On Sun, 29 Sep 2024 16:10:47 +0900 Akihiko Odaki akihiko.odaki@daynix.com wrote:
On 2024/09/29 11:07, Jason Wang wrote:
On Fri, Sep 27, 2024 at 3:51 PM Akihiko Odaki akihiko.odaki@daynix.com wrote:
On 2024/09/27 13:31, Jason Wang wrote:
On Fri, Sep 27, 2024 at 10:11 AM Akihiko Odaki akihiko.odaki@daynix.com wrote:
On 2024/09/25 12:30, Jason Wang wrote:
On Tue, Sep 24, 2024 at 5:01 PM Akihiko Odaki akihiko.odaki@daynix.com wrote: > > virtio-net have two usage of hashes: one is RSS and another is hash > reporting. Conventionally the hash calculation was done by the VMM. > However, computing the hash after the queue was chosen defeats the > purpose of RSS. > > Another approach is to use eBPF steering program. This approach has > another downside: it cannot report the calculated hash due to the > restrictive nature of eBPF. > > Introduce the code to compute hashes to the kernel in order to overcome > thse challenges. > > An alternative solution is to extend the eBPF steering program so that it > will be able to report to the userspace, but it is based on context > rewrites, which is in feature freeze. We can adopt kfuncs, but they will > not be UAPIs. We opt to ioctl to align with other relevant UAPIs (KVM > and vhost_net). >
I wonder if we could clone the skb and reuse some to store the hash, then the steering eBPF program can access these fields without introducing full RSS in the kernel?
I don't get how cloning the skb can solve the issue.
We can certainly implement Toeplitz function in the kernel or even with tc-bpf to store a hash value that can be used for eBPF steering program and virtio hash reporting. However we don't have a means of storing a hash type, which is specific to virtio hash reporting and lacks a corresponding skb field.
I may miss something but looking at sk_filter_is_valid_access(). It looks to me we can make use of skb->cb[0..4]?
I didn't opt to using cb. Below is the rationale:
cb is for tail call so it means we reuse the field for a different purpose. The context rewrite allows adding a field without increasing the size of the underlying storage (the real sk_buff) so we should add a new field instead of reusing an existing field to avoid confusion.

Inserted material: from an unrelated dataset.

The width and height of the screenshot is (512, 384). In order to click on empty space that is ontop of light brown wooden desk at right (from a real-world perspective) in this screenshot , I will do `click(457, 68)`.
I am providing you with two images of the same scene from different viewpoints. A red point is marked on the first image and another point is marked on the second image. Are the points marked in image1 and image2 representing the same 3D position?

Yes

We are however no longer allowed to add a new field. In my understanding, this is because it is an UAPI, and eBPF maintainers found it is difficult to maintain its stability.
Reusing cb for hash reporting is a workaround to avoid having a new field, but it does not solve the underlying problem (i.e., keeping eBPF as stable as UAPI is unreasonably hard). In my opinion, adding an ioctl is a reasonable option to keep the API as stable as other virtualization UAPIs while respecting the underlying intention of the context rewrite feature freeze.
Fair enough.
Btw, I remember DPDK implements tuntap RSS via eBPF as well (probably via cls or other). It might worth to see if anything we miss here.

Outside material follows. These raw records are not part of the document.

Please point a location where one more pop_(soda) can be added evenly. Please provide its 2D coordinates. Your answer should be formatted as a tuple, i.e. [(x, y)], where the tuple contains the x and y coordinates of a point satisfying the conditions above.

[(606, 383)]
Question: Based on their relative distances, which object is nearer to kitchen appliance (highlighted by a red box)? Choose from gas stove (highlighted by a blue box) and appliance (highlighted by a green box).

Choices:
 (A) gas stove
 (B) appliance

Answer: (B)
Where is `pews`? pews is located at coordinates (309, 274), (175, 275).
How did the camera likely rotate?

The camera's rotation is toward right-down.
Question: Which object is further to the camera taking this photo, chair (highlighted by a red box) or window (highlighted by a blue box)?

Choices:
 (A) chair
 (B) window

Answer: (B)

Thanks for the information. I wonder why they used cls instead of steering program. Perhaps it may be due to compatibility with macvtap and ipvtap, which don't steering program.
Their RSS implementation looks cleaner so I will improve my RSS implementation accordingly.

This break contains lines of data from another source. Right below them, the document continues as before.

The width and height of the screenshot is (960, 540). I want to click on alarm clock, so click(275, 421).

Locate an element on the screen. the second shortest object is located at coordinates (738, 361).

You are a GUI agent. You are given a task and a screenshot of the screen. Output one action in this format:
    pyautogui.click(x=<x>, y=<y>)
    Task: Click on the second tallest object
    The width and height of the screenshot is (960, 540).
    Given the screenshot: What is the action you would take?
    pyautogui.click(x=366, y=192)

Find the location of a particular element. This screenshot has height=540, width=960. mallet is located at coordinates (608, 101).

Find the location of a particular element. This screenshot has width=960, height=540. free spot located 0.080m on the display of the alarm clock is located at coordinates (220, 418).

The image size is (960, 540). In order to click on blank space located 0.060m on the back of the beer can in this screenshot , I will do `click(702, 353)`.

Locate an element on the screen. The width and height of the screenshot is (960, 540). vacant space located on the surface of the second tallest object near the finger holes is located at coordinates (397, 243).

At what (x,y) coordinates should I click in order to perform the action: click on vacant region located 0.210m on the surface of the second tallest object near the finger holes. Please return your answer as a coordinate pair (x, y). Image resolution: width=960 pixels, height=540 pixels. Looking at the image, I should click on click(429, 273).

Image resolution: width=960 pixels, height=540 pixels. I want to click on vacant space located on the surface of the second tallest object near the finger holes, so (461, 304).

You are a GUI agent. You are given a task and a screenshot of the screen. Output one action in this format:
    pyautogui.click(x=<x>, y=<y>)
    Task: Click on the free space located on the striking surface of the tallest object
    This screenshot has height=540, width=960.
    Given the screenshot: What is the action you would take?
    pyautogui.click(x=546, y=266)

DPDK needs to support flow rules. The specific case is where packets are classified by a flow, then RSS is done across a subset of the queues. The support for flow in TUN driver is more academic than useful, I fixed it for current BPF, but doubt anyone is using it really.
A full steering program would be good, but would require much more complexity to take a general set of flow rules then communicate that to the steering program.